New JROTC is a path to success from high school

Staff WriterFebruary 28, 2010 

Moments after walking into Millbrook High School's Junior ROTC room, it's obvious that the students running the show aren't typical high schoolers.

The precocious teenagers are well-mannered. They're hard-working.

And they credit much of their discipline to the school's new program.

"It has really taught me how to be a better person," said Chad May, 15, a sophomore. "My grades have improved drastically since joining."

Millbrook is the fifth and latest Wake County school to add a Junior Reserve Officers' Training Corps program - a high school elective that offers classes taught by retired military personnel in areas such as leadership, citizenship and physical fitness.

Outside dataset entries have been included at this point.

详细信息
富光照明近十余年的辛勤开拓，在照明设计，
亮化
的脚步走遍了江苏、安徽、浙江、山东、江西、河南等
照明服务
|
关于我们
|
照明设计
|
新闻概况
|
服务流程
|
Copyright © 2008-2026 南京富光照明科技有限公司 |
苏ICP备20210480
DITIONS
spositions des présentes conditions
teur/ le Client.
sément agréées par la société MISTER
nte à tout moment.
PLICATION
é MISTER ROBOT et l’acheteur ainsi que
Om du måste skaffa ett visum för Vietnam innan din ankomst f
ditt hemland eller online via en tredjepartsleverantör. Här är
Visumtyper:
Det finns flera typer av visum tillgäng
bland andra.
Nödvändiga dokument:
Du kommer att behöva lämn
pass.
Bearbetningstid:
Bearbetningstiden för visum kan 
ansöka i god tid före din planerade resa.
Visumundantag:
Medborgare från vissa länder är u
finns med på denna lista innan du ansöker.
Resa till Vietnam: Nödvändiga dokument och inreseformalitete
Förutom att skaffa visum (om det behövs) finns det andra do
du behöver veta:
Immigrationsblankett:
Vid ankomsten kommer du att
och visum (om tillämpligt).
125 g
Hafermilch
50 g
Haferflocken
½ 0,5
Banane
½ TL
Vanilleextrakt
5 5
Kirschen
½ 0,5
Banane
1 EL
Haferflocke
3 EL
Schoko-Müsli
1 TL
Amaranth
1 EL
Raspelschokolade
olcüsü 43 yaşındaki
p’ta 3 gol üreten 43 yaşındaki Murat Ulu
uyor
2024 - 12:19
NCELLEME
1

Millbrook High, on Spring Forest Road in North Raleigh, launched its program last fall. It's a major accomplishment for the school at a time when demand for the programs from all military service branches is rising.

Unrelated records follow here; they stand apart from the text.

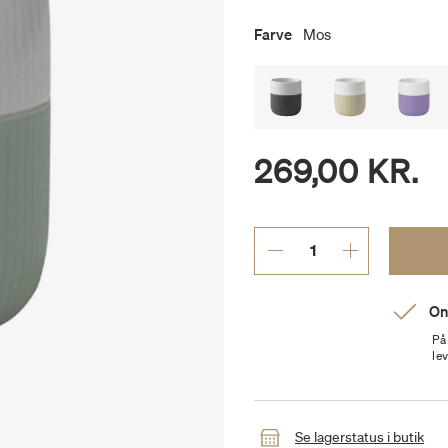
Farve
Mos
269,00 KR.
On
På
le
Se lagerstatus i butik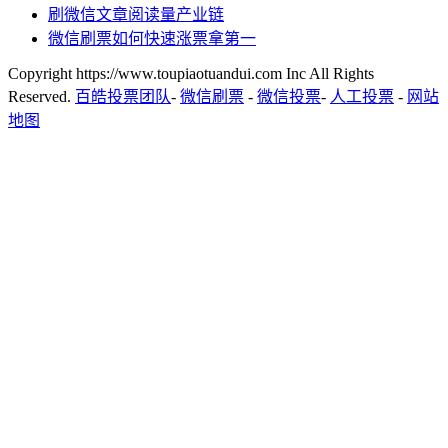
刷微信文章阅读量产业链
微信刷票如何快速涨票拿第一
Copyright https://www.toupiaotuandui.com Inc All Rights
Reserved.
百皓投票团队
-
微信刷票
-
微信投票
-
人工投票
-
网站
地图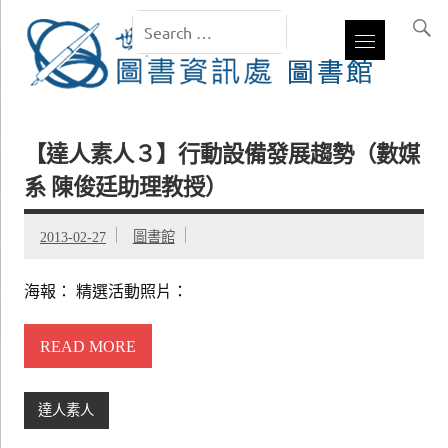
【達人素人３】行動設備發展趨勢（數媒
系 陳俊廷助理教授）
2013-02-27
圖書館
海報： 精選活動照片：
READ MORE
達人素人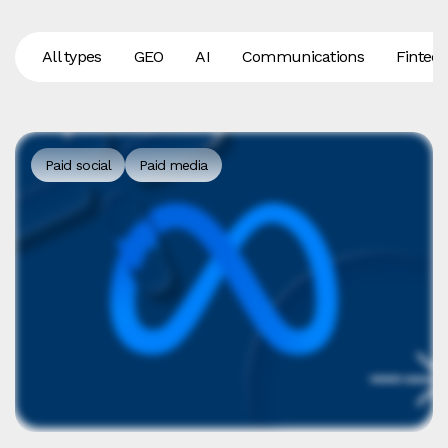
All types
GEO
AI
Communications
Fintec
Paid social
Paid media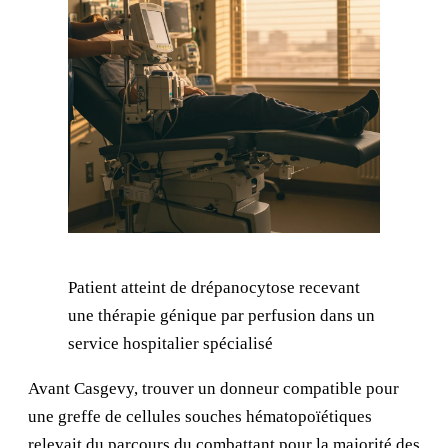
Patient atteint de drépanocytose recevant
une thérapie génique par perfusion dans un
service hospitalier spécialisé
Avant Casgevy, trouver un donneur compatible pour
une greffe de cellules souches hématopoïétiques
relevait du parcours du combattant pour la majorité des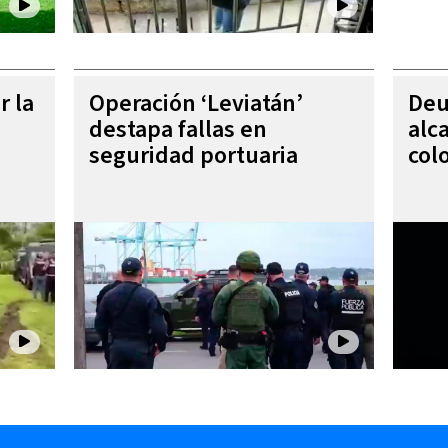
r la
Operación ‘Leviatán’
Deu
destapa fallas en
alc
seguridad portuaria
col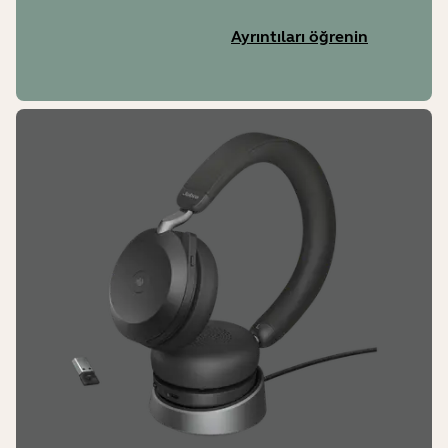
Ayrıntıları öğrenin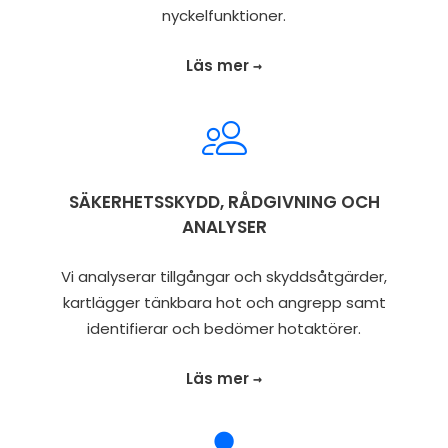
nyckelfunktioner.
Läs mer →
SÄKERHETSSKYDD, RÅDGIVNING OCH
ANALYSER
Vi analyserar tillgångar och skyddsåtgärder,
kartlägger tänkbara hot och angrepp samt
identifierar och bedömer hotaktörer.
Läs mer →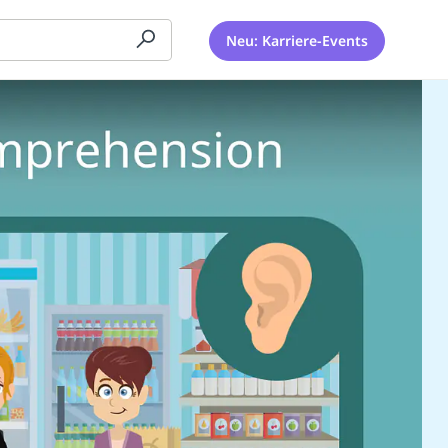
Neu: Karriere-Events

Despite an unpopular war in Iraq, almost 700 schools are on waiting lists.

Millbrook's program has about 100 students, some of whom will start competing against other schools next month.

Some students, such as May, are on the raider team, which competes in physical competitions similar to an obstacle course. Others are in the color guard, drill team or staff positions.

The staff runs all of the day-to-day operations, including maintaining a Web site, sending permission slips home with other cadets and making travel plans for events.

Lt. Col. Darrel Johnson, one of two instructors, insists it's not an Army recruiting program.

He says it's a leadership course that uses the Army model to teach loyalty and respect.

"The whole thing is student-run," said Johnson, who has served in Korea, Saudi Arabia and Kuwait. "By the time we get more seniors, we'll really be able to sit back and let them lead."

Most of the staff is composed of freshmen and sophomores. For each of them, the program has helped in different ways.

Ashlynne Zeeff, 15, said she was too impatient before joining.

"I think I've really learned to channel that," Zeeff said while putting the cadets' information into a database.

About 480,000 students nationwide are enrolled in Junior ROTC programs at 3,400 secondary schools. That's up from about 450,000 students in 2,900 schools last decade, according to the U.S. Department of Defense. And during the 2008-2009 school year, JROTC students gave more than 8.6 million hours of community service.

Participants are not required to join the military later, but 30 percent to 50 percent of JROTC students do. That's one of the reasons some groups, especially in liberal cities such as San Francisco, have tried to keep JROTC programs out of high schools.

Supporters point to the academic success of Junior ROTC students. At the four other Wake high schools with JROTC programs - Broughton, Sanderson, Cary and Wake Forest-Rolesville - school officials say 95 percent to 99 percent of the cadets graduate on time, far above the system's average.